For the past quarter century, the courts have been conservative, but so has the government. Few new sweeping regulatory schemes became law. Now the Roberts Court has tilted markedly more conservative than the Rehnquist Court—at the same time the voters elected a more liberal set of politicians than they had in half a century.

...Challenges to TARP, which gives vague powers to the executive branch, may unfold soon. If banks are nationalized, shareholders may assert they have been unfairly deprived of the value of their investments. Other goals, such as health-care reform and climate-change curbs, inevitably involve a blizzard of new rules, mandates and taxes. These will face challenges from businesses, who have found a sympathetic hearing in many recent cases. As law professor Jeffrey Rosen points out, of 14 antitrust cases heard by the court over the past two terms, business won every time. Conservatives increasingly cite the limits of the Constitution's "commerce clause," or states rights, to blunt federal action.

...In some ways, the biggest battles will be over doctrine—over the meaning of the Constitution and how to interpret it.
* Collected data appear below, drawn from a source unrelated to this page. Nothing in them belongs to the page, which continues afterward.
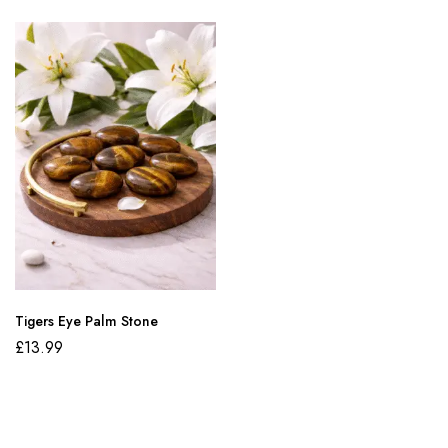
Tigers Eye Palm Stone
£
13.99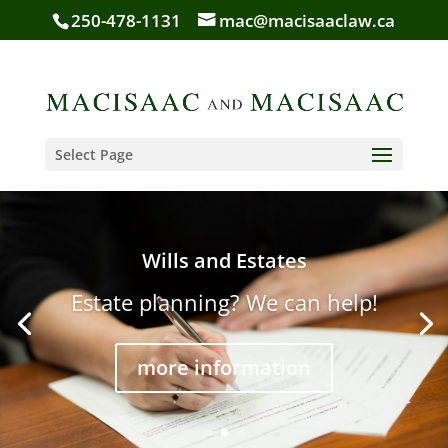
250-478-1131
mac@macisaaclaw.ca
Select Page
Wills and Estates
Estate planning? We can help!
more information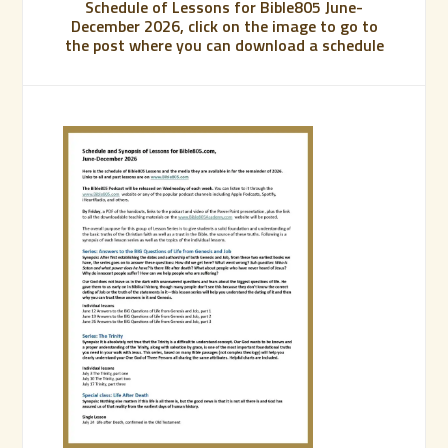
Schedule of Lessons for Bible805 June-
December 2026, click on the image to go to
the post where you can download a schedule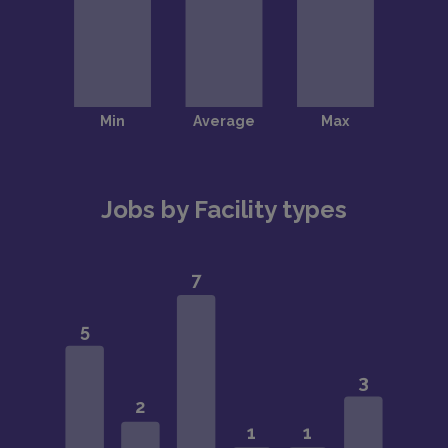
Jobs by Facility types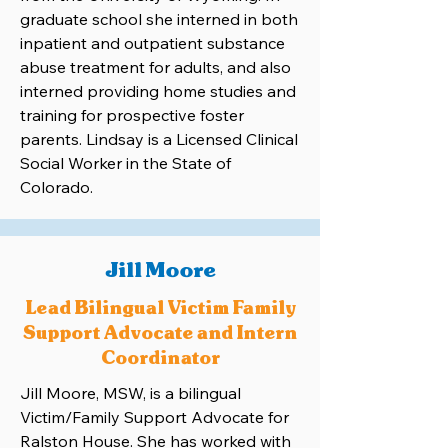
graduate school she interned in both
inpatient and outpatient substance
abuse treatment for adults, and also
interned providing home studies and
training for prospective foster
parents. Lindsay is a Licensed Clinical
Social Worker in the State of
Colorado.
Jill Moore
Lead Bilingual Victim Family
Support Advocate and Intern
Coordinator
Jill Moore, MSW, is a bilingual
Victim/Family Support Advocate for
Ralston House. She has worked with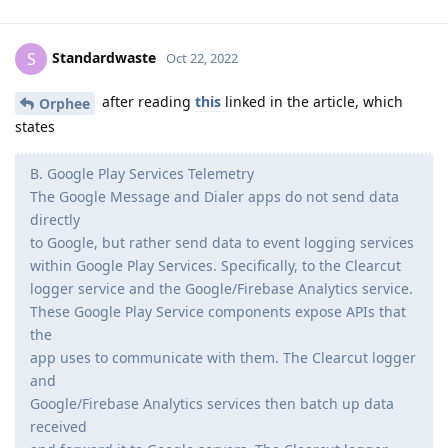
Standardwaste
S
Oct 22, 2022
after reading
this
linked in the article, which
Orphee
states
B. Google Play Services Telemetry
The Google Message and Dialer apps do not send data
directly
to Google, but rather send data to event logging services
within Google Play Services. Specifically, to the Clearcut
logger service and the Google/Firebase Analytics service.
These Google Play Service components expose APIs that
the
app uses to communicate with them. The Clearcut logger
and
Google/Firebase Analytics services then batch up data
received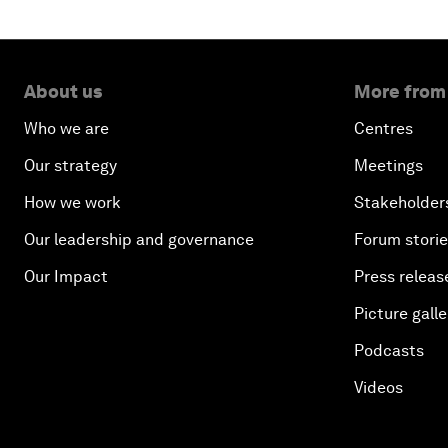
About us
More from
Who we are
Centres
Our strategy
Meetings
How we work
Stakeholder
Our leadership and governance
Forum stori
Our Impact
Press releas
Picture galle
Podcasts
Videos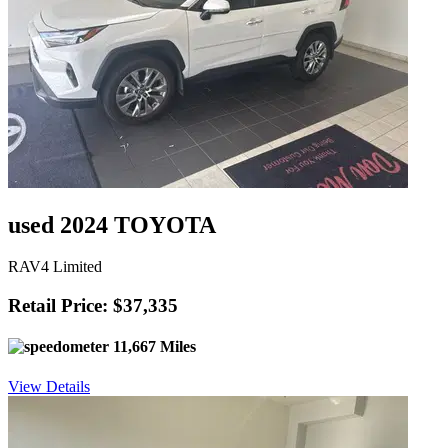
used 2024 TOYOTA
RAV4 Limited
Retail Price: $37,335
11,667 Miles
View Details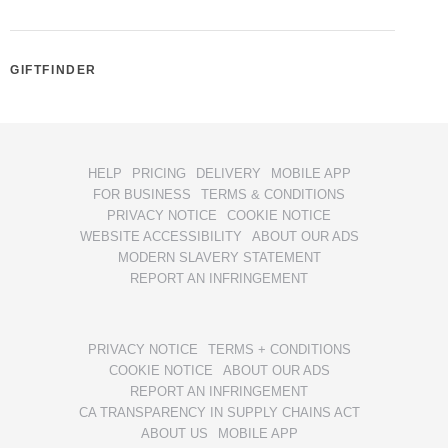
GIFTFINDER
HELP
PRICING
DELIVERY
MOBILE APP
FOR BUSINESS
TERMS & CONDITIONS
PRIVACY NOTICE
COOKIE NOTICE
WEBSITE ACCESSIBILITY
ABOUT OUR ADS
MODERN SLAVERY STATEMENT
REPORT AN INFRINGEMENT
PRIVACY NOTICE
TERMS + CONDITIONS
COOKIE NOTICE
ABOUT OUR ADS
REPORT AN INFRINGEMENT
CA TRANSPARENCY IN SUPPLY CHAINS ACT
ABOUT US
MOBILE APP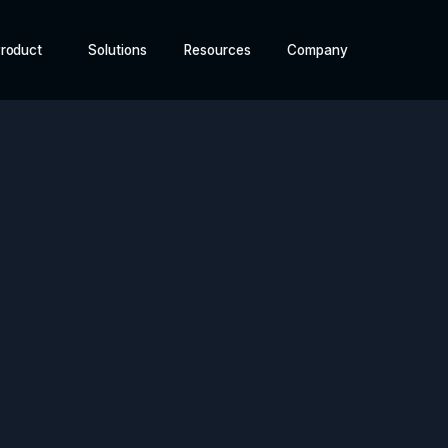
roduct
Solutions
Resources
Company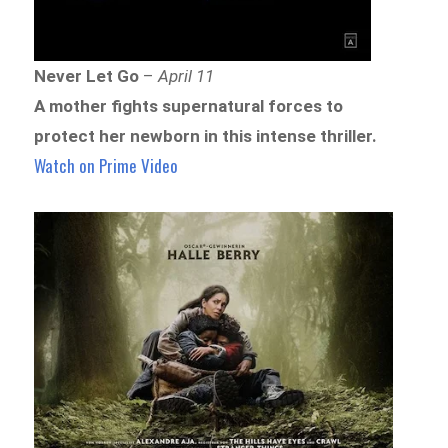
Never Let Go
–
April 11
A mother fights supernatural forces to
protect her newborn in this intense thriller.
Watch on Prime Video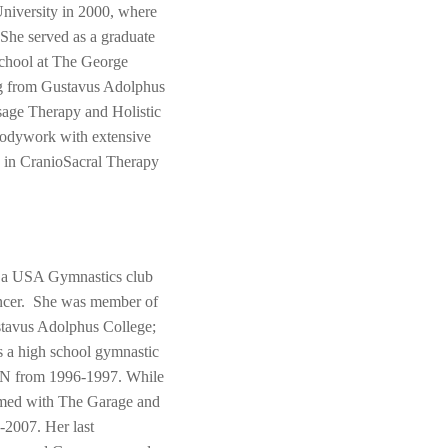
University in 2000, where
 She served as a graduate
 school at The George
ing from Gustavus Adolphus
sage Therapy and Holistic
 Bodywork with extensive
d in CranioSacral Therapy
as a USA Gymnastics club
dancer. She was member of
tavus Adolphus College;
s a high school gymnastic
MN from 1996-1997. While
rmed with The Garage and
-2007. Her last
Once, liberals like Justice William Brennan relied on what he called a flexible "living Constitution." In response, conservatives argued for relying on the original intent of the Founders and decried "activist judges." Now debates have turned topsy-turvy. Arguably the most visible advocates of a "living Constitution" are John Yoo and Dick Cheney, who claim it gives the president nearly unlimited power, while liberals are more likely to quote Madison and Hamilton on checks and balances. Justice Stephen Breyer, in his book "Active Liberty," argued that the Constitution at its heart seeks to boost the participation of citizens in their government. This deference to the idea of democracy may give room to uphold energetic new statutes. Faced with the prospect of courts far more likely to strike down liberal laws, many progressives may again embrace the virtues of "judicial restraint."